PROVIDED RECORDS: Begin

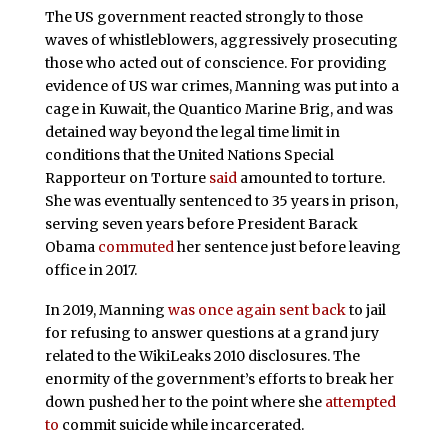
The US government reacted strongly to those
waves of whistleblowers, aggressively prosecuting
those who acted out of conscience. For providing
evidence of US war crimes, Manning was put into a
cage in Kuwait, the Quantico Marine Brig, and was
detained way beyond the legal time limit in
conditions that the United Nations Special
Rapporteur on Torture
said
amounted to torture.
She was eventually sentenced to 35 years in prison,
serving seven years before President Barack
Obama
commuted
her sentence just before leaving
office in 2017.
In 2019, Manning
was once again sent back
to jail
for refusing to answer questions at a grand jury
related to the WikiLeaks 2010 disclosures. The
enormity of the government’s efforts to break her
down pushed her to the point where she
attempted
to
commit suicide while incarcerated.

PROVIDED RECORDS: End

# WHAT IS EXPECTED
In the records above, how many lines include "Manning"? Answer with the number alone.

# RESPONSE BELOW
2